A jury found Mark Noble guilty of battery with serious bodily injury (Pen. Code, § 243, subd. (d))[1] (count 1) and assault by means likely to produce great bodily injury (§ 245, subd. (a)(1)) with personal infliction of great bodily injury (§ 12022.7, subd. (a)) (count 2). The court suspended execution of a six-year prison sentence (the three-year middle term on count 2, three years for the enhancement, and a concurrent three-year middle term[2] on count 1 and placed Noble on five years' probation. Noble appeals, contending the court erred by imposing a concurrent sentence for battery with serious bodily injury rather than staying that sentence (§ 654).
BACKGROUND
On June 11, 2004, Noble and David Chen engaged in a verbal confrontation on a golf course. The confrontation ended with Noble punching Chen in the face, knocking him to the ground and causing double vision and bleeding from his nose and eye. Noble looked down at Chen and said, "That ought to teach you a lesson." Chen removed his cellular telephone from his pocket and called 911. Noble fled. A bystander came to Chen's assistance.

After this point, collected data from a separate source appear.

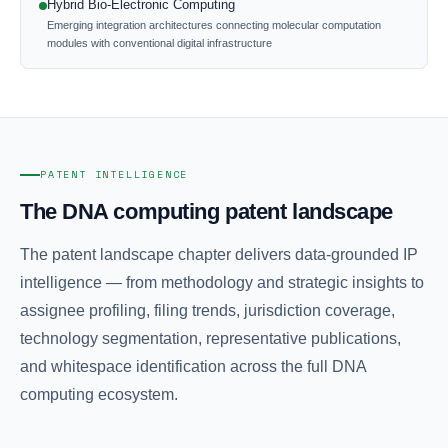
Hybrid Bio-Electronic Computing
Emerging integration architectures connecting molecular computation
modules with conventional digital infrastructure
PATENT INTELLIGENCE
The DNA computing patent landscape
The patent landscape chapter delivers data-grounded IP
intelligence — from methodology and strategic insights to
assignee profiling, filing trends, jurisdiction coverage,
technology segmentation, representative publications,
and whitespace identification across the full DNA
computing ecosystem.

Chen was taken to the hospital where he remained until June 14, 2004. He suffered from extensive swelling of his cheek and eye; decreased sensation in his cheek, lip, and nose; difficulty opening his mouth; a sunken eyeball; and double vision. His cheekbone was shattered and his orbital floor (the bone around the eye) was reduced to dust. Over the next six months, Chen underwent three surgeries. The broken pieces of his cheekbone were removed and replaced with titanium mesh. Titanium mesh was inserted around his eye, where the bones were crushed, in an unsuccessful attempt to raise his sunken eyeball. At the time of trial in March 2005, he still suffered from double vision. His plastic surgeon thought that it was unlikely that Chen would regain his former appearance and possible that he would have a permanently sunken eyeball and a permanent vision deficit.
DISCUSSION
Section 654, subdivision (a) states, "An act or omission that is punishable in different ways by different provisions of law shall be punished under the provision that provides for the longest potential term of imprisonment, but in no case shall the act or omission be punished under more than one provision." Section 654 bars double punishment, including concurrent sentences, for a course of conduct constituting one indivisible transaction with one criminal objective. (Neal v. State of California (1960) 55 Cal.2d 11, 19; People v. Latimer (1993) 5 Cal.4th 1203; People v. Lee (1980) 110 Cal.App.3d 774, 785.) Here, Noble's crimes constituted one indivisible transaction with one criminal objective. Thus, the sentence on count 1 should have been stayed. (People v. Lee, supra, 110 Cal.App.3d at p. 785.)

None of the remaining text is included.